Baca Juga: Istri Nurhadi Sebut Uang yang Disita KPK untuk Perobatan Saraf Kejepit
Transaksi tersebut dilakukan dalam 45 kali transaksi.
"Pemecahan transaksi tersebut diduga sengaja dilakukan agar tidak mencurigakan karena nilai transaksi yang begitu besar. Beberapa kali transaksi juga dilakukan melalui rekening staf RHE," ujar Saut menjelaskan.
Tujuan pemberian tersebut adalah untuk memenangkan Hiendra dalam perkara perdata terkait kepemilikan saham PT.MIT.
Sedangkan perkara ketiga adalah penerimaan gratifikasi terkait dengan perkara di pengadilan.

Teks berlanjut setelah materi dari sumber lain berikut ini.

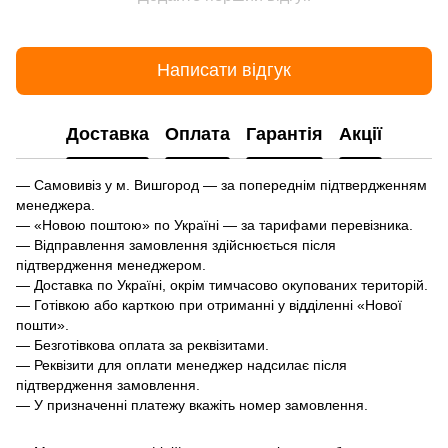
Написати відгук
Доставка
Оплата
Гарантія
Акції
— Самовивіз у м. Вишгород — за попереднім підтвердженням
менеджера.
— «Новою поштою» по Україні — за тарифами перевізника.
— Відправлення замовлення здійснюється після
підтвердження менеджером.
— Доставка по Україні, окрім тимчасово окупованих територій.
— Готівкою або карткою при отриманні у відділенні «Нової
пошти».
— Безготівкова оплата за реквізитами.
— Реквізити для оплати менеджер надсилає після
підтвердження замовлення.
— У призначенні платежу вкажіть номер замовлення.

"Tersangka NHD melalui RHE dalam rentang Oktober 2014 – Agustus 2016 juga diduga menerima sejumlah uang dengan total sekitar Rp 12,9 miliar terkait dengan penanganan perkara sengketa tanah di tingkat Kasasi dan PK di MA dan permohonan perwalian," ungkap Saut.

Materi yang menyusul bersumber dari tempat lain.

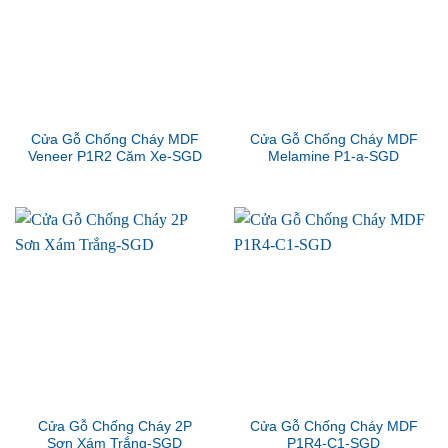
Cửa Gỗ Chống Cháy MDF
Cửa Gỗ Chống Cháy MDF
Veneer P1R2 Căm Xe-SGD
Melamine P1-a-SGD
Cửa Gỗ Chống Cháy 2P
Cửa Gỗ Chống Cháy MDF
Sơn Xám Trắng-SGD
P1R4-C1-SGD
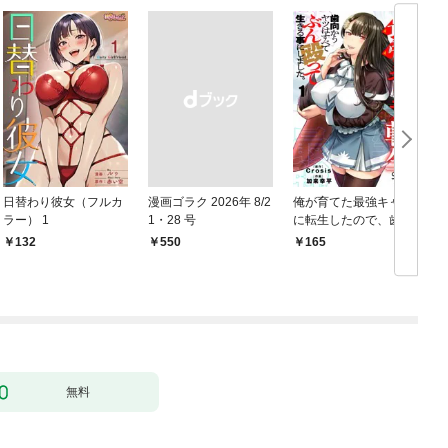
日替わり彼女（フルカ
漫画ゴラク 2026年 8/2
俺が育てた最強キャラ
ラー） 1
1・28 号
に転生したので、歯向
かうヤツはすべてぶん
132
￥550
165
￥
殴って生きる事にしま
した。１
無料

Penerimaan-penerimaan tersebut, tidak pernah dilaporkan oleh Nurhadi kepada KPK dalam jangka waktu 30 hari kerja terhitung sejak tanggal penerimaan gratifikasi.

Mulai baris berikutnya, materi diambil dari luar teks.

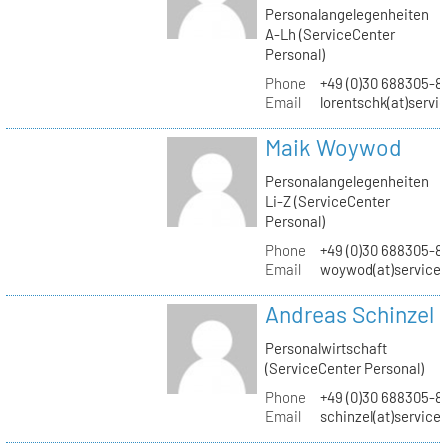
Personalangelegenheiten
A-Lh (ServiceCenter
Personal)
Phone
+49 (0)30 688305-8
Email
lorentschk(at)servi
Maik Woywod
Personalangelegenheiten
Li-Z (ServiceCenter
Personal)
Phone
+49 (0)30 688305-81
Email
woywod(at)servicec
Andreas Schinzel
Personalwirtschaft
(ServiceCenter Personal)
Phone
+49 (0)30 688305-8
Email
schinzel(at)service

Nurhadi dan Rezky disangkakan dengan pasal 12 huruf a atau huruf b subsider pasal 5 ayat (2) lebih subsider pasal 11 dan/atau pasal 12B UU No. 31 Tahun 1999 sebagaimana telah diubah dengan UU No. 20 Tahun 2001 tentang Pemberantasan Tindak Pidana Korupsi jo. Pasal 55 ayat (1) ke-1 KUHP.
Pasal itu mengatur mengenai pegawai negeri atau penyelenggara negara yang menerima hadiah atau janji dan penerimaan gratifikasi dengan pidana penjara seumur hidup atau pidana penjara paling singkat 4 tahun dan paling lama 20 tahun dan pidana denda paling sedikit Rp 200 juta dan paling banyak Rp 1 miliar.
Sedangkan Hiendra disangkakan Pasal 5 ayat (1) huruf a atau huruf b subsider pasal 13 UU No. 31 Tahun 1999 sebagaimana telah diubah dengan UU No. 20 Tahun 2001 tentang Pemberantasan Tindak Pidana Korupsi jo. Pasal 55 ayat (1) ke-1 jo Pasal 64 ayat (1) KUHP.
Pasal itu yang mengatur mengenai orang yang memberi sesuatu kepada pegawai negeri atau penyelenggara negara dengan maksud supaya pegawai negeri atau penyelenggara negara dengan ancaman hukuman minimal 1 tahun penjara dan maksimal 5 tahun penjara dan denda paling sedikit Rp50 juta dan paling banyak Rp250 juta.